Working with the local community
Sara found an enthusiastic partner in Louisville business owner Mike Mays. If Sara’s sixth graders could develop and present a business proposition for selling the Nkosi students’ jewelry in Mays’ Heine Brothers coffee shops, he would happily sign on to the new product. His only requirement is that Torkelson’s students continue their involvement in the project once the product is placed in his shops.
Connecting Uganda to Louisville
Today, Torkelson’s class is abuzz with activity. The project is teaching students to thrive in an atmosphere of constant collaboration. One group of students is in charge of determining the financial details of the business proposition. They are calculating costs, profit, and the logistics involved with receiving, distributing, and selling the jewelry. Another group is responsible for crafting the story of the school and its students. They have decided that the most effective way to do this is to make a video, and are learning elements of production. The third and final group is focused on marketing the product. A website and logo are underway. The project has recently become even more real for the students – last week they received their first shipment of jewelry made by the Nkosi School students.
Developing real-world skills
Torkelson is proud of the real-world skills her students are learning and practicing daily, many of which emphasize the ability to self-manage a project. She says, “My students are developing critical thinking skills and becoming creative problem solvers. Through this project, I am also pushing students to ask important questions and then find answers to them on their own — for example, rather than asking me (as the teacher) for the shipping costs from Uganda to Louisville, my students had to do some international shipping research to generate an estimate.”
For Torkelson, this project has provoked a mixture of motivation and anxiety.

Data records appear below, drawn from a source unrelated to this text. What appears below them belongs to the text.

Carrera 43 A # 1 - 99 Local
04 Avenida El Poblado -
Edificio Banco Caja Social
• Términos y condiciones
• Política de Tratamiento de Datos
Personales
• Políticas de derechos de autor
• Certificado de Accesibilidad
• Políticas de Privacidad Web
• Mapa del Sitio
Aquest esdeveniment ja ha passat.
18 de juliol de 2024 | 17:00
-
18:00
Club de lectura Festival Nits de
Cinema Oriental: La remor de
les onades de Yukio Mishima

She is extremely proud of the work her students are undertaking, as well as the gusto with which they are approaching it. Occasionally, her nerves get to her, as she worries that they will not finish by the March 23rd deadline due to the other curriculum requirements over the next few weeks. Despite this, she is inspired and invigorated to extend the project into next year, building upon it and enhancing it as she goes. Currently, she is mulling ways to keep this year’s sixth grade students connected to the project when they enter seventh grade next fall.
No matter what, Torkelson intends to build an enduring partnership with the Nkosi School students and her Shawnee Middle School students. She will visit the school in June of this year, and plans to bring a suitcase of items from the United States that she can exchange with the Nkosi students for jewelry. As for her class, she has already started to witness them viewing the Nkosi students not as some abstract idea represented by the shape of a country on her classroom’s map, but rather as real, live human beings with needs, emotions, and hobbies.

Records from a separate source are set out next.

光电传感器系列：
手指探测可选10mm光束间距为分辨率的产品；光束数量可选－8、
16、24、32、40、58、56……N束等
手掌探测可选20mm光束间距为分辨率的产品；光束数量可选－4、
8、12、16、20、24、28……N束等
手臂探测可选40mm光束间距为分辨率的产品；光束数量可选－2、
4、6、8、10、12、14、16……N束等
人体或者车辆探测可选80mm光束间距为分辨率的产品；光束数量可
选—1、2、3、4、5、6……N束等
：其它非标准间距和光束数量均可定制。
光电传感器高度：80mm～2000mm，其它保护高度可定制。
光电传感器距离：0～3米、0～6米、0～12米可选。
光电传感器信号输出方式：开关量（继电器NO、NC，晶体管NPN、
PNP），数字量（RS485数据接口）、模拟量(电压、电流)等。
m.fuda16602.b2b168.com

Torkelson says, “This entire project is centered around the question: “Why is it important to care about the lives of people in other countries?” I think this question fits into so many of the political debates and international conflicts that our students are hearing about, but no adult has answered that question for them. My hope is that by the end of this year, my students can answer that question for themselves within the context of our partnership with the Nkosi school.”